This morning, I'm going to let you in on a little secret, I'm an INTROVERT, in all caps. Growing up, I mostly fought it, despised it, cursed it, but once I became an adult, out of school, not forced to embrace people all the time, I learned to be okay with who I really was, embrace it even. As an adult, I decided when and with whom, I wanted to socialize. It's been lovely all these years, completely lovely,
until now that is.
God has decided that I need to learn to embrace people more, so into the fire I've been thrown,
noooooo. I've argued my case with Him, to no avail I should say, so in the fire I stay. The cause, I'm the mama of two teenage girls. All you mama's out there are going to recognize this dilemma I've unwittingly fallen into, it's called
teens like socializing, and it's so uncomfortable for me, which gets us right back to why God has thrown me into the fire. I don't understand
the why part, but He obviously didn't agree with me that I was just fine in my own little tiny corner of the universe??? I thought it was all kinds of awesome, He thinks differently, shoot.

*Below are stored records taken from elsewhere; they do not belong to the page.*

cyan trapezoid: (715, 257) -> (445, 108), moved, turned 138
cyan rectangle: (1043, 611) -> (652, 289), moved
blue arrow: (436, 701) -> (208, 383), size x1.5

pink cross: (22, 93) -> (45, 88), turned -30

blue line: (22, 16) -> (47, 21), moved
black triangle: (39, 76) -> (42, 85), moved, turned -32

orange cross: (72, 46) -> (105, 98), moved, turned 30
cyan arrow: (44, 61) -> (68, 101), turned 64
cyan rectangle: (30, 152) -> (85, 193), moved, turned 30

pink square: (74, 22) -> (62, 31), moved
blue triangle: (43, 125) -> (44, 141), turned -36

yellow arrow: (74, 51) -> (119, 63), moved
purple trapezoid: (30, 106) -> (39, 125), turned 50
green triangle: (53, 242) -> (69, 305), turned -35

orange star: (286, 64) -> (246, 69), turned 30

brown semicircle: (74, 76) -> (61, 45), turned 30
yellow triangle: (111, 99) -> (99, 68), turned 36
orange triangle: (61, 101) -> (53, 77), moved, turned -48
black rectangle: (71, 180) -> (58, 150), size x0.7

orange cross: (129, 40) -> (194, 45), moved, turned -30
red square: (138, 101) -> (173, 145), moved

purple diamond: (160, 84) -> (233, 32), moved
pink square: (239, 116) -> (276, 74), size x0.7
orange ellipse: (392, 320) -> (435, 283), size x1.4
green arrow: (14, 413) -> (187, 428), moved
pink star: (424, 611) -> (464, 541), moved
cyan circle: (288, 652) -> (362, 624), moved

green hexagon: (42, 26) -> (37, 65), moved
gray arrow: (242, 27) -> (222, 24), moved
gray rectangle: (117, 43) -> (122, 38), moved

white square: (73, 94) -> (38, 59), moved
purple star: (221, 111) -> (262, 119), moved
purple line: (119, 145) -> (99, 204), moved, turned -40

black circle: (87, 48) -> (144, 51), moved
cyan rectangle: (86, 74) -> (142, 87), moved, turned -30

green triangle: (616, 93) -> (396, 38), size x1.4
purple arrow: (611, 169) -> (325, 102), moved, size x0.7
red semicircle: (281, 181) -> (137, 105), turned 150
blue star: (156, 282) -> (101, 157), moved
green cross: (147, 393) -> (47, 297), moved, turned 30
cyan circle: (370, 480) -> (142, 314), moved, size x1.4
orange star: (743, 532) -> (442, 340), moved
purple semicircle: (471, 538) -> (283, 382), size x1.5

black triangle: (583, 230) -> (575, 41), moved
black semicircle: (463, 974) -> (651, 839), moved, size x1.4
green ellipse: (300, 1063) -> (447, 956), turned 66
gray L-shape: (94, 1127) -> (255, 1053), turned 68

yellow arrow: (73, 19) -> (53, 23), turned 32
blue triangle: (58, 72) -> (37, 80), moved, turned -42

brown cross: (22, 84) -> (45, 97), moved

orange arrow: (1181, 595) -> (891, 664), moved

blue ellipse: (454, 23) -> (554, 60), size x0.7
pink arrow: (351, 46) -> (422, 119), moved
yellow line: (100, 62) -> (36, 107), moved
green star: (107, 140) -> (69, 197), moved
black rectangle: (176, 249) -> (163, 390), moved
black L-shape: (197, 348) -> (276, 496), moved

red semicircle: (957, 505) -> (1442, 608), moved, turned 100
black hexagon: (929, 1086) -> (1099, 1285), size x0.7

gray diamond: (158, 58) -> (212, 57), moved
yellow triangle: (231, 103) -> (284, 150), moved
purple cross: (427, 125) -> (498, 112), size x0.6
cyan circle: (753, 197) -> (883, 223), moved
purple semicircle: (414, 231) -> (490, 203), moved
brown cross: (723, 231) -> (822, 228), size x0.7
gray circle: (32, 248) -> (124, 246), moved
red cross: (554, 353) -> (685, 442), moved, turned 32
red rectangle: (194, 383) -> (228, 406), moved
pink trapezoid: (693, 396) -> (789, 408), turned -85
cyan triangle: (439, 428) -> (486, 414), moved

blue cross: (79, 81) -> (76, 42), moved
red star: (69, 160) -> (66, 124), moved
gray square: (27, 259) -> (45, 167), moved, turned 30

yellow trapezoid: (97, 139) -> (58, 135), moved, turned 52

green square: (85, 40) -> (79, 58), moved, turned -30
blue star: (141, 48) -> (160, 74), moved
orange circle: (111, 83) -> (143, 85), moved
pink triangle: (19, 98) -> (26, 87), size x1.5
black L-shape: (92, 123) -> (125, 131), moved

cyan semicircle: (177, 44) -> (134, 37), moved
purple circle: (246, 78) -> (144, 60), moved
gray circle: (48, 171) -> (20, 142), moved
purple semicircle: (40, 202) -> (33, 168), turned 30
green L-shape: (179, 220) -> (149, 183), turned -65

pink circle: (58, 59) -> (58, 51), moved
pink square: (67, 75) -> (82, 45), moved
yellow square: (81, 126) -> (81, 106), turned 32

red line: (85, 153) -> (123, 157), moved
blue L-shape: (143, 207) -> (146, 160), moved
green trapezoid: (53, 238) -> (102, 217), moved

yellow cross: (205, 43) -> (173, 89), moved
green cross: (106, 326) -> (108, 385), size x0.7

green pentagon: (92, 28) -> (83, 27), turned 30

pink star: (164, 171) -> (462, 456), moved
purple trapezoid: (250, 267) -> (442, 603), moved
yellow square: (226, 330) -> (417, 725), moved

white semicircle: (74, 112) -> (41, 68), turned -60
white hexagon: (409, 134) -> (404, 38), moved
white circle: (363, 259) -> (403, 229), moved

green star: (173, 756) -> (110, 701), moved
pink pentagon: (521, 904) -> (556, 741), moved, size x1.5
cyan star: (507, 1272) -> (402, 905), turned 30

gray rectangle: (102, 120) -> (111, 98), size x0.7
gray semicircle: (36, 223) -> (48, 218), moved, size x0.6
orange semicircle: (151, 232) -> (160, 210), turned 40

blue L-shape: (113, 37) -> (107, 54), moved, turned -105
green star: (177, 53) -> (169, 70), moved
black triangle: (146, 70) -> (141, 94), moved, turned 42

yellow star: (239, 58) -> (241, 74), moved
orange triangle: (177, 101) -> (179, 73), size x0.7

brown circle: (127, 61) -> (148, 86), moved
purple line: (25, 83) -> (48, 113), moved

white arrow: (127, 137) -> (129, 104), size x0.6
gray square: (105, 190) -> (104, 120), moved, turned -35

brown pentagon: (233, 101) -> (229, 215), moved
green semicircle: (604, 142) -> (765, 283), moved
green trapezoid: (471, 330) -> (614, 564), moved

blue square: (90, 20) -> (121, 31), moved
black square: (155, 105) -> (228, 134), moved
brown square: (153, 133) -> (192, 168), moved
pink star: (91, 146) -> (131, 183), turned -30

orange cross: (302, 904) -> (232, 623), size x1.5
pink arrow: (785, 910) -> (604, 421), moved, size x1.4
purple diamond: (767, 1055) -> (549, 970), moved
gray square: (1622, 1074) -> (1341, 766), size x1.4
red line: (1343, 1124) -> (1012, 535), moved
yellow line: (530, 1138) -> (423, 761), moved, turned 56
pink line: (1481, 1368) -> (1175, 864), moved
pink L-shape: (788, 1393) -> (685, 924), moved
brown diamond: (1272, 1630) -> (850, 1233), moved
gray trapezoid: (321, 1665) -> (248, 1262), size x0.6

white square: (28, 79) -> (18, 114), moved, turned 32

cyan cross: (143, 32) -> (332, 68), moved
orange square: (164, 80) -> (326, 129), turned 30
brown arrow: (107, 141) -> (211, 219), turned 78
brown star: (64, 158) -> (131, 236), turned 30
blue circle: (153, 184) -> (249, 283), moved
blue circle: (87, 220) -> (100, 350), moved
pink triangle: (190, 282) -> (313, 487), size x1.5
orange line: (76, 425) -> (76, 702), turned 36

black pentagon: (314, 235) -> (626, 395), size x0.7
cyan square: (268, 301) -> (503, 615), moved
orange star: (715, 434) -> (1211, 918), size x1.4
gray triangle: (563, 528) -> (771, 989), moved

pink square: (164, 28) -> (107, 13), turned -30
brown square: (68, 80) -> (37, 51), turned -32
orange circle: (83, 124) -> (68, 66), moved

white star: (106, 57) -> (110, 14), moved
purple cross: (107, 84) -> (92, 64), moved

So, here lately I've found myself, socializing at
multiple proms, having too many sleepovers to count, hosting cookouts with no less than fifteen teens, have I lost my ever-lovin' mind?, chauffeuring around teens, mine and others, to various local events, many late nights with kids and their parents at local eateries celebrating this and that,
really Lord, are you kidding me???? My daughters,
mercy how I love y'all, but you're killing me!
All you regular, sociable folks out there won't get this at all, but for the rest of you,
this is hard! So hard, in fact that I shut down completely from the toll it takes on me mentally, which may explain why I disappear from this blog at times. Sound crazy? It feels crazy inside my head, and the struggle is real my friends, but for whatever reason, God wants me uncomfortable right now and if I could see the big picture like He can, I'm sure I'd totally get it, but right now, little ole me is treading water struggling to keep from drowning.
So back to the title,
stretched, where are you right now? Is God giving you a makeover too, stretching and pulling you in all directions? It hurts doesn't it? Believe me honey, I know how it hurts. I have to remind myself daily how it's all for something good, and it will be revealed in His time, not mine, but doggone it's hard. If you're struggling with change today, I'm right there with you sista, you are not alone.